話音剛落,響起了夜一清冷的聲音︰「李寺丞,這仨人,歸我們暗衛了。」

李肖年滿面狐疑︰「夜千戶,你這話什麼意思?你剛剛不是才說過,小小的蟊賊,你們暗衛不屑抓嗎?」

夜一搖頭晃腦︰「本來不屑抓的,但好巧不巧你提了喬三爺的名字,我們的一名重犯听了喬三爺的名字嚎淘大哭。我們有理由懷疑,喬三爺,可能與肖家案子有關。」

被抓的肖家家眷里確實有「嚎淘大哭」的,特麼是個三四個月的嬰孩兒!

分明是暗衛欺人太甚!

李肖年氣得臉色鐵青,卻又不得不伏低做小︰「夜指揮使,喬三爺應該就在附近藏匿,能不能容小的先審問他同伙其行蹤,抓住喬三爺之後再行移交人犯?」

自己抓了人犯,算是向少卿交了差,暗衛也省了力氣,何樂而不為。

偏偏夜一油鹽不進︰「不勞你費心了,區區蟊賊,我們自己會抓。至于怎麼移交、如何移交,請你們陳寺卿親自來與我們指揮使談。」

李肖年被噎得喉嚨生疼。

夜一的話很好理解,暗衛這頭兒是夜梟夜指揮使帶隊,正四品;你李肖年區區六品,級別不對等,換你們同樣四品的大理寺卿陳榮來。
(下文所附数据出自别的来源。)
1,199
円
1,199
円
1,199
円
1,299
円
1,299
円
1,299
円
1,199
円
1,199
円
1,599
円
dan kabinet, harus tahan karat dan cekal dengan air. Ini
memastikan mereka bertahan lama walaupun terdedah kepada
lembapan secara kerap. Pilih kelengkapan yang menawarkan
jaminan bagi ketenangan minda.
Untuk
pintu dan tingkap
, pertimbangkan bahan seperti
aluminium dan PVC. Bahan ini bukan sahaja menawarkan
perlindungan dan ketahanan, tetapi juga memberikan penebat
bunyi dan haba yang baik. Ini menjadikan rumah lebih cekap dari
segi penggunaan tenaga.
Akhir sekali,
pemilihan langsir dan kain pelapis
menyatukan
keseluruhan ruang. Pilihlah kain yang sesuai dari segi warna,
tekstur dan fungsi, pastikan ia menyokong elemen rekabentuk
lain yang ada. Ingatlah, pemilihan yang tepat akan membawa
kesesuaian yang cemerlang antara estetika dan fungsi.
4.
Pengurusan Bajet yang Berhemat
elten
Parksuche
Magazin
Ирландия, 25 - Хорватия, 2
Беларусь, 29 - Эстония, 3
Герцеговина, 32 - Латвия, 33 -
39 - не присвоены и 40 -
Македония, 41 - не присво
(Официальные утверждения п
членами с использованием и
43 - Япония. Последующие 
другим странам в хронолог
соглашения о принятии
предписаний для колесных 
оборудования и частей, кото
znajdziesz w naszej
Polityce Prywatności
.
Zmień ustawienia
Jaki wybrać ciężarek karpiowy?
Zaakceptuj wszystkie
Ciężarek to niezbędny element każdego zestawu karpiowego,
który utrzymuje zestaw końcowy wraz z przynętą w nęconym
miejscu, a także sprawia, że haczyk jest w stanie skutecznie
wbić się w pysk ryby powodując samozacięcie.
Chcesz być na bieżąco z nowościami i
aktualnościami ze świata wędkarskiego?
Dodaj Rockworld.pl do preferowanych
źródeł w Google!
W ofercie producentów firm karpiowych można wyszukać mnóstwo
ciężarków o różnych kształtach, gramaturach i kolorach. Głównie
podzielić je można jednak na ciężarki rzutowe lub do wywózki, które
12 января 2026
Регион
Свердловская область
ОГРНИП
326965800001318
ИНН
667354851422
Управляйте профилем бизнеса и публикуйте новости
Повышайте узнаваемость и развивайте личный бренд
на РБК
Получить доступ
難怪從頭至尾,夜指揮使一句話也沒說,這是打心眼兒里瞧不起他李肖年!

官大一級壓死人,李肖年憋了一肚子氣走了。

夜一對手下布置了任務,對閆芳香嫣然一笑︰「這位、這位嫂嫂,請跟在隊伍最後面吧。」

閆芳香三人老實的跟在了押解的人犯最後面,沒有捆綁,甚至,沒人看守。

珍娘後怕的懟了閆芳香胳膊肘一下︰「芳香,幸虧你腦子轉得快,這要是讓人逮著咱私藏了喬三爺,渾身是嘴也說不清了。」

乍一見孩子被拐,珍娘母愛爆棚,執意要救孩子。

最初閆芳香也沒有懷疑,直到李肖年帶隊出現。

疑點一︰李肖年等人穿的是朝廷差爺服飾,不是人牙子,證明了孩子第一句話就說謊了。

疑點二︰李肖年問的原話是︰你們看沒看見一個身量三尺、長得像五六歲孩子的人?

正常人問的話應該是︰「你們看沒看見一個五六歲的孩子」,而不是「長得像五六歲孩子的人」。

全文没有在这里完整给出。